# Setup

## Get data and put into pandas

In [11]:
import requests
import pandas as pd
import numpy as np
url = 'https://fantasy.premierleague.com/api/bootstrap-static/'
r = requests.get(url)
json = r.json()

In [12]:
elements_df = pd.DataFrame(json['elements'])
elements_types_df = pd.DataFrame(json['element_types'])
teams_df = pd.DataFrame(json['teams'])
slim_elements_df = elements_df[['second_name','team','element_type','value_season','total_points', 'now_cost']]

## Clean data

In [13]:
slim_elements_df['position'] = slim_elements_df.element_type.map(elements_types_df.set_index('id').singular_name)
slim_elements_df['team'] = slim_elements_df.team.map(teams_df.set_index('id').name)
slim_elements_df['value'] = slim_elements_df.value_season.astype(float)
slim_elements_df = slim_elements_df.drop(columns=['element_type', 'value_season'])
slim_elements_df.style.hide_index()
slim_elements_df.sort_values('value',ascending=False)
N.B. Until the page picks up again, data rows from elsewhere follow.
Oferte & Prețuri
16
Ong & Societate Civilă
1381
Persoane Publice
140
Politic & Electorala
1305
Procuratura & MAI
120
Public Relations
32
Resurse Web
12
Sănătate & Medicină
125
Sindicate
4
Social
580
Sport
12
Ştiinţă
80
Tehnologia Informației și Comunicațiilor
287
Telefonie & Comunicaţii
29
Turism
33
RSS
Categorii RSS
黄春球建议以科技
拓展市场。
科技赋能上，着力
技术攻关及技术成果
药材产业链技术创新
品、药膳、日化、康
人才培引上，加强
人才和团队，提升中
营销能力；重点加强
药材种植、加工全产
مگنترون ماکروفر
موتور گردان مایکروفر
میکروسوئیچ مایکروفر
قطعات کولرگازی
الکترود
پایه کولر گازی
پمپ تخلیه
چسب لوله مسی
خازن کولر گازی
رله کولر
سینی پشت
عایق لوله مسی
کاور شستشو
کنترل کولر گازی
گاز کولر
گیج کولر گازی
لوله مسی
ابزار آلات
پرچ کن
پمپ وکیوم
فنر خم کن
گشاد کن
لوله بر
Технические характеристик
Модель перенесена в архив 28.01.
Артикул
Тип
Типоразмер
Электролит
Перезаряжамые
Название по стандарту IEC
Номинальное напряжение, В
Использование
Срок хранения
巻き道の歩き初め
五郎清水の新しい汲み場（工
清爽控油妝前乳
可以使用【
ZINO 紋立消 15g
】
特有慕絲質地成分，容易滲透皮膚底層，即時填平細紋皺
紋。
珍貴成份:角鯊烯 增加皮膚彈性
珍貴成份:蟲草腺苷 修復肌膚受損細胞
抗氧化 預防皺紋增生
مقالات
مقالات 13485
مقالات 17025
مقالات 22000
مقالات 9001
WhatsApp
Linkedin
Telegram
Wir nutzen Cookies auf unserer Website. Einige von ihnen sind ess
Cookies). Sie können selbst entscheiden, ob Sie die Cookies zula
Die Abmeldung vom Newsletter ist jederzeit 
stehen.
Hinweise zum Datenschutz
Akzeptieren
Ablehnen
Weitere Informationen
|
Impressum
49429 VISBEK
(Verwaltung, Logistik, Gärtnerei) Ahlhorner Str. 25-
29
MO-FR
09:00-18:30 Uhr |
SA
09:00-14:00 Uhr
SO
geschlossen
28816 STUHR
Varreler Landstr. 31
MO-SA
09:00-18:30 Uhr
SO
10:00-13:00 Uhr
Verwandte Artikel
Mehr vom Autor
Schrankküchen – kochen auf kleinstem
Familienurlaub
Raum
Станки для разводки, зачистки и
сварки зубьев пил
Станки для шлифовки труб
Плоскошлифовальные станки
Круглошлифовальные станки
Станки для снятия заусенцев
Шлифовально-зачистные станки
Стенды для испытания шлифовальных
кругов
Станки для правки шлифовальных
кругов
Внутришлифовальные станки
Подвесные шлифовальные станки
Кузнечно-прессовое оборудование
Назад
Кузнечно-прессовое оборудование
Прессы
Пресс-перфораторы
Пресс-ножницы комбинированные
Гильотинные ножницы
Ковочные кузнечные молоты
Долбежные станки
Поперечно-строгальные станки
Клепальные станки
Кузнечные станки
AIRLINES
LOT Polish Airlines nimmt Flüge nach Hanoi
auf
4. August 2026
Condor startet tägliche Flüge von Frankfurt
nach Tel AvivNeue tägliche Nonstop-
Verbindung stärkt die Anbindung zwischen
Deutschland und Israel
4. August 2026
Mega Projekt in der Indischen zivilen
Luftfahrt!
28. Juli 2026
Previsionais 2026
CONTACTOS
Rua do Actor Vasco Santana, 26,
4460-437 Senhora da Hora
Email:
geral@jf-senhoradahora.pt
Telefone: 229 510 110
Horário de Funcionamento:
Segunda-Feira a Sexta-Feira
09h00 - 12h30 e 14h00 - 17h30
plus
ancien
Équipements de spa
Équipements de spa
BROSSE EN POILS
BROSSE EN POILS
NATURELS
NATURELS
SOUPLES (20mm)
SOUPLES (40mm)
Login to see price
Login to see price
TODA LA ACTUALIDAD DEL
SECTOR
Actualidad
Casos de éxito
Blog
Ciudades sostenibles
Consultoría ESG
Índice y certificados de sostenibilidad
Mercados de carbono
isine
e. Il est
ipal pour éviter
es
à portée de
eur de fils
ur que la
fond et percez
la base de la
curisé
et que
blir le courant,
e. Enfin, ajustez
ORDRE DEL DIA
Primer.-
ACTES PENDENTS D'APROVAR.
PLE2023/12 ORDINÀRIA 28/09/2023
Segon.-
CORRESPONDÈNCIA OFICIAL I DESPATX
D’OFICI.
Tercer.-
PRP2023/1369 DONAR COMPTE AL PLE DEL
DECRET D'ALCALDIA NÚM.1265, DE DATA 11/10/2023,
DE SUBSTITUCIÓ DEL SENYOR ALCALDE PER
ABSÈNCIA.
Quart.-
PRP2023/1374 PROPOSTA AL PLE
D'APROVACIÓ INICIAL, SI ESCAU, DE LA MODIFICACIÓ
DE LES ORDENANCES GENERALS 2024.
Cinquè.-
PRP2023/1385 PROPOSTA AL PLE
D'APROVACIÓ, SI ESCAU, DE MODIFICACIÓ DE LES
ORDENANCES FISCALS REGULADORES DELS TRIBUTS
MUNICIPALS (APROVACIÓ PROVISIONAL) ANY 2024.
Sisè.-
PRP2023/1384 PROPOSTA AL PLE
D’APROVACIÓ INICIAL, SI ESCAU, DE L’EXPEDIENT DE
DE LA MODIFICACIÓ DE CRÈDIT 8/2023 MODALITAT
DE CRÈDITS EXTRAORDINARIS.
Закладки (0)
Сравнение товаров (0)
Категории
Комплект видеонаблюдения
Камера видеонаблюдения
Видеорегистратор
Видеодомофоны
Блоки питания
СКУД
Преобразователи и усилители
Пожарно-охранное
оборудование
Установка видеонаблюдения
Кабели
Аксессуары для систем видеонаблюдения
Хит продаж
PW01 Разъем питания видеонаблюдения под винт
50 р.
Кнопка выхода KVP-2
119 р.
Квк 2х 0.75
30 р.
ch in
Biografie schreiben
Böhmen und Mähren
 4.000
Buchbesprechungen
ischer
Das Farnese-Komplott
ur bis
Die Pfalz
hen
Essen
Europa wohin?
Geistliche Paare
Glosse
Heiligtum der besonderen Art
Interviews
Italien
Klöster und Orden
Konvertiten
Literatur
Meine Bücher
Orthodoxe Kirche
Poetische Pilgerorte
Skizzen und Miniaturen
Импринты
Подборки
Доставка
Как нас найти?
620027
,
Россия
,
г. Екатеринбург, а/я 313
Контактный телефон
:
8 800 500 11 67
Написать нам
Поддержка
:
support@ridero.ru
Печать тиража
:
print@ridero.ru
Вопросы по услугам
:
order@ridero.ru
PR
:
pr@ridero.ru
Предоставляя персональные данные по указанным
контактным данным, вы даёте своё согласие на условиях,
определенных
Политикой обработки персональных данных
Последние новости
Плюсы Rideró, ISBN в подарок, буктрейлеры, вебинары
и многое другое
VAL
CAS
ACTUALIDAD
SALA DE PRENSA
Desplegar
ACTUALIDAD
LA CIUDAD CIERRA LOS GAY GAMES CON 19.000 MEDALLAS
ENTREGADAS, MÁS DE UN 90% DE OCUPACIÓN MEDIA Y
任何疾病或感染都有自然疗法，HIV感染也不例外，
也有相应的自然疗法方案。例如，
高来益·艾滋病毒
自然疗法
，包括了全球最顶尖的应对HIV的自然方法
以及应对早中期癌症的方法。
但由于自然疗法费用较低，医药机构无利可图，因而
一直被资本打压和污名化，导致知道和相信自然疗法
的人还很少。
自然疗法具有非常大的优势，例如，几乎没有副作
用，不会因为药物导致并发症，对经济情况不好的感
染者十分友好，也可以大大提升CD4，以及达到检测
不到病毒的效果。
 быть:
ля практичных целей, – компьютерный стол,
A value is trying to be set on a copy of a slice from a DataFrame.
Try using .loc[row_indexer,col_indexer] = value instead

See the caveats in the documentation: http://pandas.pydata.org/pandas-docs/stable/indexing.html#indexing-view-versus-copy
  """Entry point for launching an IPython kernel.
A value is trying to be set on a copy of a slice from a DataFrame.
Try using .loc[row_indexer,col_indexer] = value instead

See the caveats in the documentation: http://pandas.pydata.org/pandas-docs/stable/indexing.html#indexing-view-versus-copy
  
A value is trying to be set on a copy of a slice from a DataFrame.
Try using .loc[row_indexer,col_indexer] = value instead

See the caveats in the documentation: http://pandas.pydata.org/pandas-docs/stable/indexing.html#indexing-view-versus-copy
  This is separate from the ipykernel package so we can avoid doing imports until


Unnamed: 0,second_name,team,total_points,now_cost,position,value
310,Tsimikas,Liverpool,17,41,Defender,4.1
95,Duffy,Brighton,16,41,Defender,3.9
152,Alonso,Chelsea,21,56,Defender,3.8
448,Lloris,Spurs,21,55,Goalkeeper,3.8
79,Pinnock,Brentford,17,46,Defender,3.7
172,James,Chelsea,19,55,Defender,3.5
64,Jansson,Brentford,15,45,Defender,3.3
68,Raya Martin,Brentford,14,45,Goalkeeper,3.1
43,Mings,Aston Villa,15,50,Defender,3.0
462,Sánchez,Spurs,13,45,Defender,2.9


# Analysis

## Positional Value

Note: Players who don't play much (have a value of > 0) are removed. Don't pick players who don't play.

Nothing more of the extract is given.